GIVEN RECORDS:
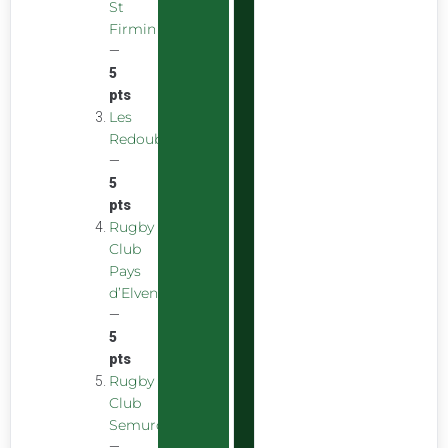
St
Firmin
—
5
pts
Les
Redoubstables
—
5
pts
Rugby
Club
Pays
d’Elven
—
5
pts
Rugby
Club
Semurois
—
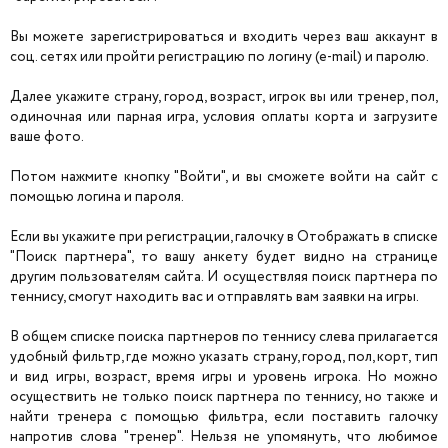
Вы можете зарегистрироваться и входить через ваш аккаунт в
соц. сетях или пройти регистрацию по логину (e-mail) и паролю.
Далее укажите страну, город, возраст, игрок вы или тренер, пол,
одиночная или парная игра, условия оплаты корта и загрузите
ваше фото.
Потом нажмите кнопку "Войти", и вы сможете войти на сайт с
помощью логина и пароля.
Если вы укажите при регистрации, галочку в Отображать в списке
"Поиск партнера", то вашу анкету будет видно на странице
другим пользователям сайта. И осуществляя поиск партнера по
теннису, смогут находить вас и отправлять вам заявки на игры.
В общем списке поиска партнеров по теннису слева прилагается
удобный фильтр, где можно указать страну, город, пол, корт, тип
и вид игры, возраст, время игры и уровень игрока. Но можно
осуществить не только поиск партнера по теннису, но также и
найти тренера с помощью фильтра, если поставить галочку
напротив слова "тренер". Нельзя не упомянуть, что любимое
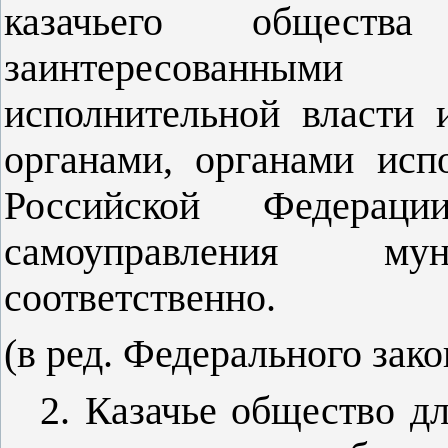
казачьего общест
заинтересованными
исполнительной власти 
органами, органами исп
Российской Федерац
самоуправления мун
соответственно.
(в ред. Федерального зак
2. Казачье общество д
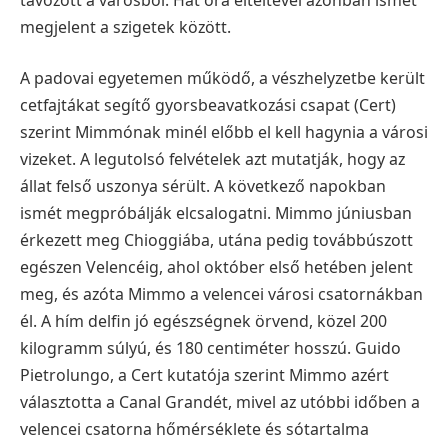
megjelent a szigetek között.
A padovai egyetemen működő, a vészhelyzetbe került
cetfajtákat segítő gyorsbeavatkozási csapat (Cert)
szerint Mimmónak minél előbb el kell hagynia a városi
vizeket. A legutolsó felvételek azt mutatják, hogy az
állat felső uszonya sérült. A következő napokban
ismét megpróbálják elcsalogatni. Mimmo júniusban
érkezett meg Chioggiába, utána pedig továbbúszott
egészen Velencéig, ahol október első hetében jelent
meg, és azóta Mimmo a velencei városi csatornákban
él. A hím delfin jó egészségnek örvend, közel 200
kilogramm súlyú, és 180 centiméter hosszú. Guido
Pietrolungo, a Cert kutatója szerint Mimmo azért
választotta a Canal Grandét, mivel az utóbbi időben a
velencei csatorna hőmérséklete és sótartalma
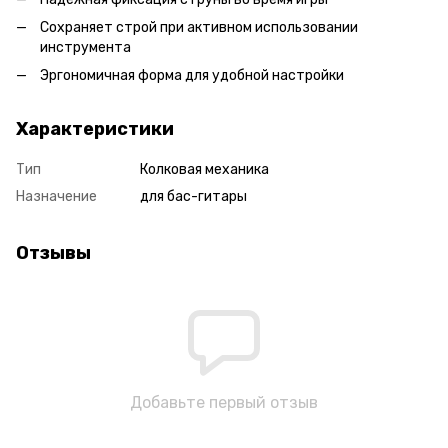
Сохраняет строй при активном использовании
инструмента
Эргономичная форма для удобной настройки
Характеристики
Тип
Колковая механика
Назначение
для бас-гитары
Отзывы
Добавьте первый отзыв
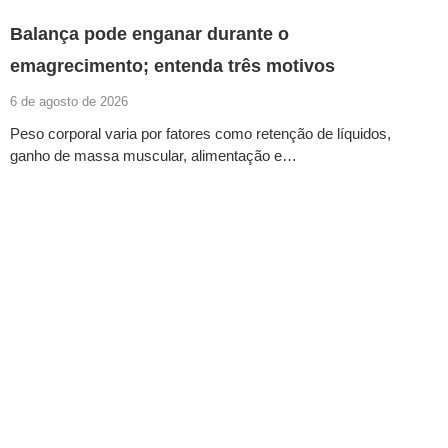
Balança pode enganar durante o
emagrecimento; entenda três motivos
6 de agosto de 2026
Peso corporal varia por fatores como retenção de líquidos,
ganho de massa muscular, alimentação e…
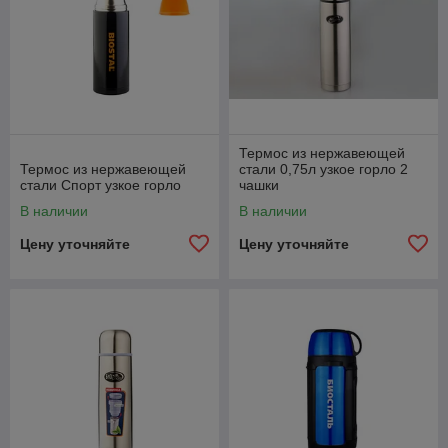
Термос из нержавеющей
Термос из нержавеющей
стали 0,75л узкое горло 2
стали Спорт узкое горло
чашки
В наличии
В наличии
Цену уточняйте
Цену уточняйте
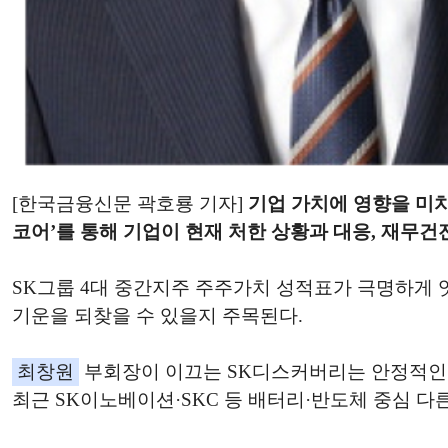
[한국금융신문 곽호룡 기자]
기업 가치에 영향을 미치
코어’를 통해 기업이 현재 처한 상황과 대응, 재무
SK그룹 4대 중간지주 주주가치 성적표가 극명하게 
기운을 되찾을 수 있을지 주목된다.
최창원
부회장이 이끄는 SK디스커버리는 안정적인 L
최근 SK이노베이션·SKC 등 배터리·반도체 중심 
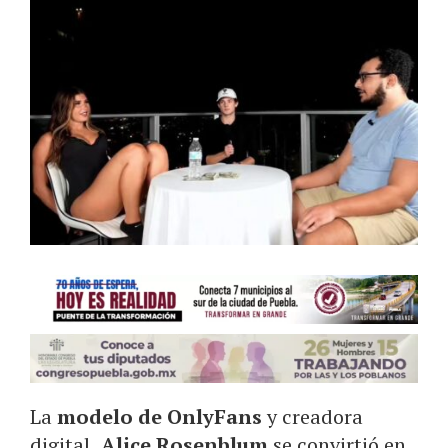
La
modelo de OnlyFans
y creadora
digital,
Alice Rosenblum
se convirtió en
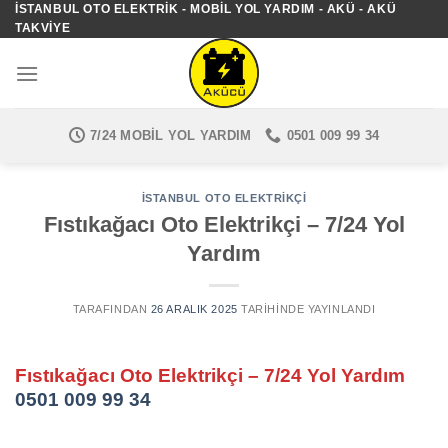
İSTANBUL OTO ELEKTRIK - MOBIL YOL YARDIM - AKÜ - AKÜ
İçeriğe
TAKVIYE
atla
7/24 MOBIL YOL YARDIM
0501 009 99 34
İSTANBUL OTO ELEKTRIKÇI
Fıstıkağacı Oto Elektrikçi – 7/24 Yol
Yardım
TARAFINDAN
26 ARALIK 2025
TARIHINDE YAYINLANDI
Fıstıkağacı Oto Elektrikçi – 7/24 Yol Yardım
0501 009 99 34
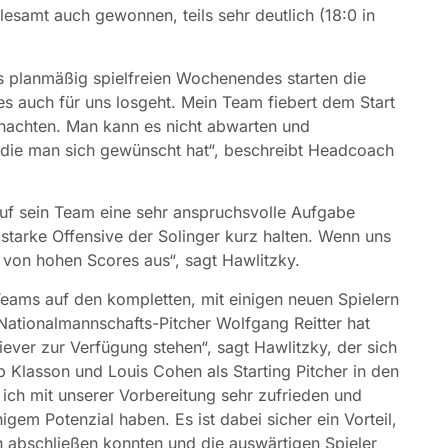
allesamt auch gewonnen, teils sehr deutlich (18:0 in
 planmäßig spielfreien Wochenendes starten die
s es auch für uns losgeht. Mein Team fiebert dem Start
hnachten. Man kann es nicht abwarten und
, die man sich gewünscht hat“, beschreibt Headcoach
auf sein Team eine sehr anspruchsvolle Aufgabe
starke Offensive der Solinger kurz halten. Wenn uns
s von hohen Scores aus“, sagt Hawlitzky.
Teams auf den kompletten, mit einigen neuen Spielern
Nationalmannschafts-Pitcher Wolfgang Reitter hat
ever zur Verfügung stehen“, sagt Hawlitzky, der sich
 Klasson und Louis Cohen als Starting Pitcher in den
ich mit unserer Vorbereitung sehr zufrieden und
em Potenzial haben. Es ist dabei sicher ein Vorteil,
h abschließen konnten und die auswärtigen Spieler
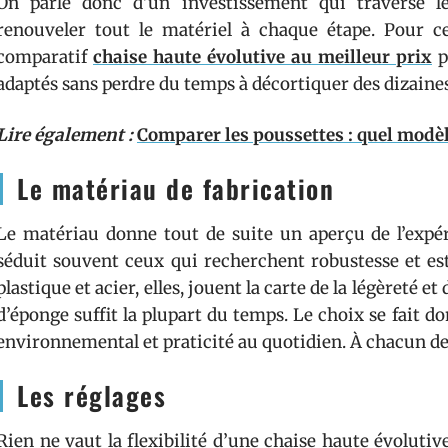
On parle donc d’un investissement qui traverse le
renouveler tout le matériel à chaque étape. Pour ce
comparatif
chaise haute évolutive au meilleur prix
p
adaptés sans perdre du temps à décortiquer des dizaines
Lire également :
Comparer les poussettes : quel modèl
Le matériau de fabrication
Le matériau donne tout de suite un aperçu de l’expér
séduit souvent ceux qui recherchent robustesse et es
plastique et acier, elles, jouent la carte de la légèreté et
d’éponge suffit la plupart du temps. Le choix se fait do
environnemental et praticité au quotidien. À chacun de
Les réglages
Rien ne vaut la flexibilité d’une chaise haute évolutive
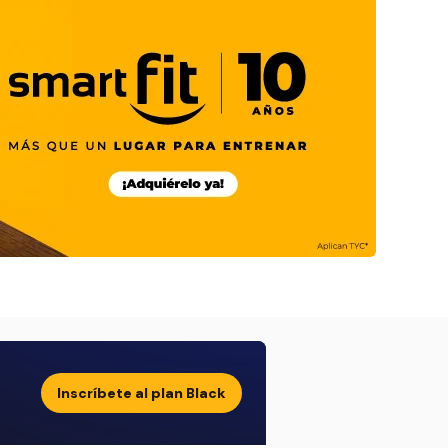
Inscríbete al plan Black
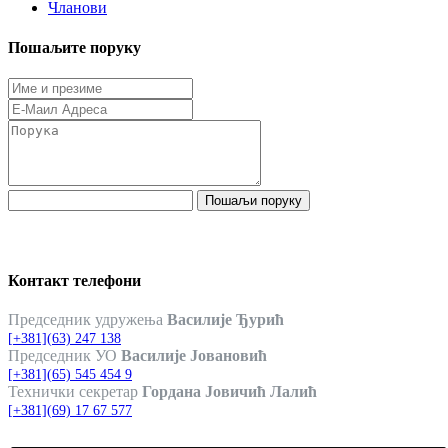
Чланови
Пошаљите поруку
Пошаљи поруку
Контакт телефони
Председник удружења
Василије Ђурић
[+381](63) 247 138
Председник УО
Василије Јовановић
[+381](65) 545 454 9
Технички секретар
Гордана Јовичић Лалић
[+381](69) 17 67 577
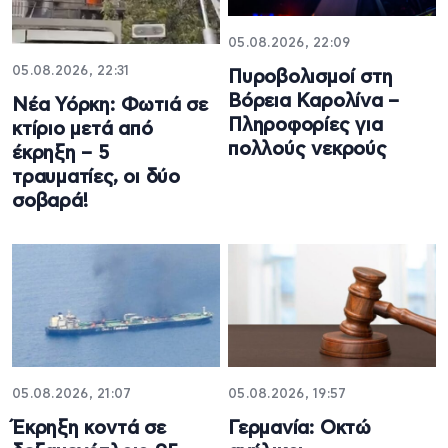
05.08.2026, 22:09
05.08.2026, 22:31
Πυροβολισμοί στη
Βόρεια Καρολίνα –
Νέα Υόρκη: Φωτιά σε
Πληροφορίες για
κτίριο μετά από
πολλούς νεκρούς
έκρηξη – 5
τραυματίες, οι δύο
σοβαρά!
05.08.2026, 21:07
05.08.2026, 19:57
Έκρηξη κοντά σε
Γερμανία: Οκτώ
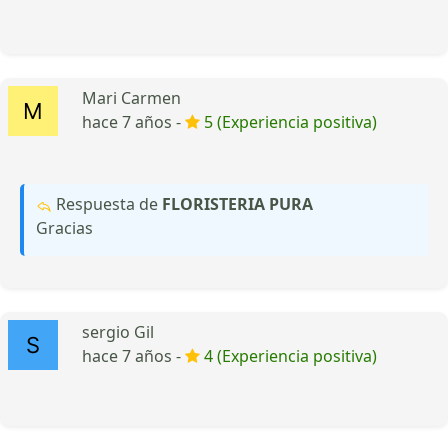
Mari Carmen
hace 7 años -
5 (Experiencia positiva)
Respuesta de
FLORISTERIA PURA
Gracias
sergio Gil
hace 7 años -
4 (Experiencia positiva)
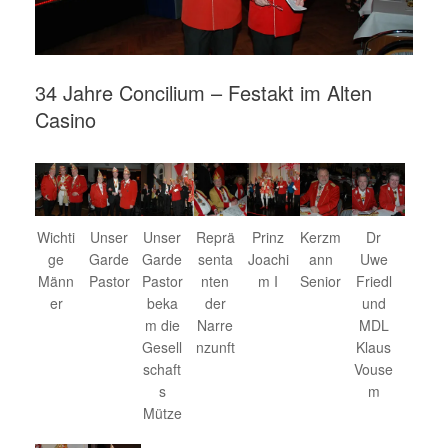
34 Jahre Concilium – Festakt im Alten
Casino
Wichti
Unser
Unser
Reprä
Prinz
Kerzm
Dr
ge
Garde
Garde
senta
Joachi
ann
Uwe
Männ
Pastor
Pastor
nten
m I
Senior
Friedl
er
beka
der
und
m die
Narre
MDL
Gesell
nzunft
Klaus
schaft
Vouse
s
m
Mütze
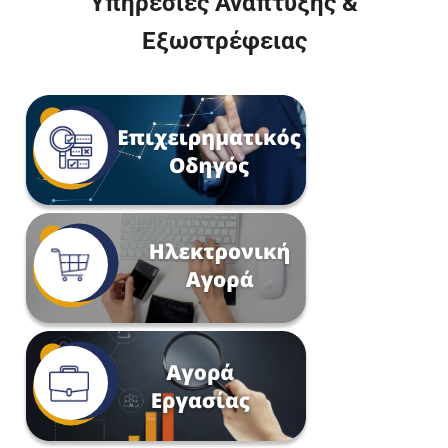
Υπηρεσίες Ανάπτυξης &
Εξωστρέφειας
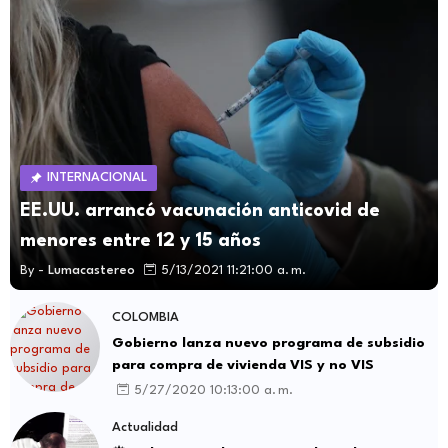
INTERNACIONAL
EE.UU. arrancó vacunación anticovid de
menores entre 12 y 15 años
By -
Lumacastereo
5/13/2021 11:21:00 a. m.
COLOMBIA
Gobierno lanza nuevo programa de subsidio
para compra de vivienda VIS y no VIS
5/27/2020 10:13:00 a. m.
Actualidad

ASSIGNED TASK:
Every line of the data should be copied as it stands, without the images.

WRITTEN RESPONSE:
St
Firmin
—
5
pts
Les
Redoubstables
—
5
pts
Rugby
Club
Pays
d’Elven
—
5
pts
Rugby
Club
Semurois
—
Вы можете зарегистрироваться и входить через ваш аккаунт в
соц. сетях или пройти регистрацию по логину (e-mail) и паролю.
Далее укажите страну, город, возраст, игрок вы или тренер, пол,
одиночная или парная игра, условия оплаты корта и загрузите
ваше фото.
Потом нажмите кнопку "Войти", и вы сможете войти на сайт с
помощью логина и пароля.
Если вы укажите при регистрации, галочку в Отображать в списке
"Поиск партнера", то вашу анкету будет видно на странице
другим пользователям сайта. И осуществляя поиск партнера по
теннису, смогут находить вас и отправлять вам заявки на игры.
В общем списке поиска партнеров по теннису слева прилагается
удобный фильтр, где можно указать страну, город, пол, корт, тип
и вид игры, возраст, время игры и уровень игрока. Но можно
осуществить не только поиск партнера по теннису, но также и
найти тренера с помощью фильтра, если поставить галочку
напротив слова "тренер". Нельзя не упомянуть, что любимое
казачьего общест
заинтересованными
исполнительной власти 
органами, органами исп
Российской Федерац
самоуправления мун
соответственно.
(в ред. Федерального зак
2. Казачье общество д
megjelent a szigetek között.
A padovai egyetemen működő, a vészhelyzetbe került
cetfajtákat segítő gyorsbeavatkozási csapat (Cert)
szerint Mimmónak minél előbb el kell hagynia a városi
vizeket. A legutolsó felvételek azt mutatják, hogy az
állat felső uszonya sérült. A következő napokban
ismét megpróbálják elcsalogatni. Mimmo júniusban
érkezett meg Chioggiába, utána pedig továbbúszott
egészen Velencéig, ahol október első hetében jelent
meg, és azóta Mimmo a velencei városi csatornákban
él. A hím delfin jó egészségnek örvend, közel 200
kilogramm súlyú, és 180 centiméter hosszú. Guido
Pietrolungo, a Cert kutatója szerint Mimmo azért
választotta a Canal Grandét, mivel az utóbbi időben a
velencei csatorna hőmérséklete és sótartalma
Сохраняет строй при активном использовании
инструмента
Эргономичная форма для удобной настройки
Характеристики
Тип
Колковая механика
Назначение
для бас-гитары
Отзывы
Добавьте первый отзыв
Balança pode enganar durante o
emagrecimento; entenda três motivos
6 de agosto de 2026
Peso corporal varia por fatores como retenção de líquidos,
ganho de massa muscular, alimentação e…
Термос из нержавеющей
Термос из нержавеющей
стали 0,75л узкое горло 2
стали Спорт узкое горло
чашки
В наличии
В наличии
Цену уточняйте
Цену уточняйте
[한국금융신문 곽호룡 기자]
기업 가치에 영향을 미치
코어’를 통해 기업이 현재 처한 상황과 대응, 재무
SK그룹 4대 중간지주 주주가치 성적표가 극명하게 
기운을 되찾을 수 있을지 주목된다.
최창원
부회장이 이끄는 SK디스커버리는 안정적인 L
최근 SK이노베이션·SKC 등 배터리·반도체 중심 
La
modelo de OnlyFans
y creadora
digital,
Alice Rosenblum
se convirtió en
İSTANBUL OTO ELEKTRIK - MOBIL YOL YARDIM - AKÜ - AKÜ
İçeriğe
TAKVIYE
atla
7/24 MOBIL YOL YARDIM
0501 009 99 34
İSTANBUL OTO ELEKTRIKÇI
Fıstıkağacı Oto Elektrikçi – 7/24 Yol
Yardım
TARAFINDAN
26 ARALIK 2025
TARIHINDE YAYINLANDI
Fıstıkağacı Oto Elektrikçi – 7/24 Yol Yardım
0501 009 99 34
allesamt auch gewonnen, teils sehr deutlich (18:0 in
 planmäßig spielfreien Wochenendes starten die
s es auch für uns losgeht. Mein Team fiebert dem Start
hnachten. Man kann es nicht abwarten und
, die man sich gewünscht hat“, beschreibt Headcoach
auf sein Team eine sehr anspruchsvolle Aufgabe
starke Offensive der Solinger kurz halten. Wenn uns
s von hohen Scores aus“, sagt Hawlitzky.
Teams auf den kompletten, mit einigen neuen Spielern
Nationalmannschafts-Pitcher Wolfgang Reitter hat
ever zur Verfügung stehen“, sagt Hawlitzky, der sich
 Klasson und Louis Cohen als Starting Pitcher in den
ich mit unserer Vorbereitung sehr zufrieden und
em Potenzial haben. Es ist dabei sicher ein Vorteil,
h abschließen konnten und die auswärtigen Spieler
On parle donc d’un investissement qui traverse le
renouveler tout le matériel à chaque étape. Pour ce
comparatif
chaise haute évolutive au meilleur prix
p
adaptés sans perdre du temps à décortiquer des dizaines
Lire également :
Comparer les poussettes : quel modèl
Le matériau de fabrication
Le matériau donne tout de suite un aperçu de l’expér
séduit souvent ceux qui recherchent robustesse et es
plastique et acier, elles, jouent la carte de la légèreté et
d’éponge suffit la plupart du temps. Le choix se fait do
environnemental et praticité au quotidien. À chacun de
Les réglages
Rien ne vaut la flexibilité d’une chaise haute évolutive
Inscríbete al plan Black
Чланови
Пошаљите поруку
Пошаљи поруку
Контакт телефони
Председник удружења
Василије Ђурић
[+381](63) 247 138
Председник УО
Василије Јовановић
[+381](65) 545 454 9
Технички секретар
Гордана Јовичић Лалић
[+381](69) 17 67 577
05.08.2026, 22:09
05.08.2026, 22:31
Πυροβολισμοί στη
Βόρεια Καρολίνα –
Νέα Υόρκη: Φωτιά σε
Πληροφορίες για
κτίριο μετά από
πολλούς νεκρούς
έκρηξη – 5
τραυματίες, οι δύο
σοβαρά!
05.08.2026, 21:07
05.08.2026, 19:57
Έκρηξη κοντά σε
Γερμανία: Οκτώ
Mari Carmen
hace 7 años -
5 (Experiencia positiva)
Respuesta de
FLORISTERIA PURA
Gracias
sergio Gil
hace 7 años -
4 (Experiencia positiva)
34 Jahre Concilium – Festakt im Alten
Casino
Wichti
Unser
Unser
Reprä
Prinz
Kerzm
Dr
ge
Garde
Garde
senta
Joachi
ann
Uwe
Männ
Pastor
Pastor
nten
m I
Senior
Friedl
er
beka
der
und
m die
Narre
MDL
Gesell
nzunft
Klaus
schaft
Vouse
s
m
Mütze
Υπηρεσίες Ανάπτυξης &
Εξωστρέφειας
INTERNACIONAL
EE.UU. arrancó vacunación anticovid de
menores entre 12 y 15 años
By -
Lumacastereo
5/13/2021 11:21:00 a. m.
COLOMBIA
Gobierno lanza nuevo programa de subsidio
para compra de vivienda VIS y no VIS
5/27/2020 10:13:00 a. m.
Actualidad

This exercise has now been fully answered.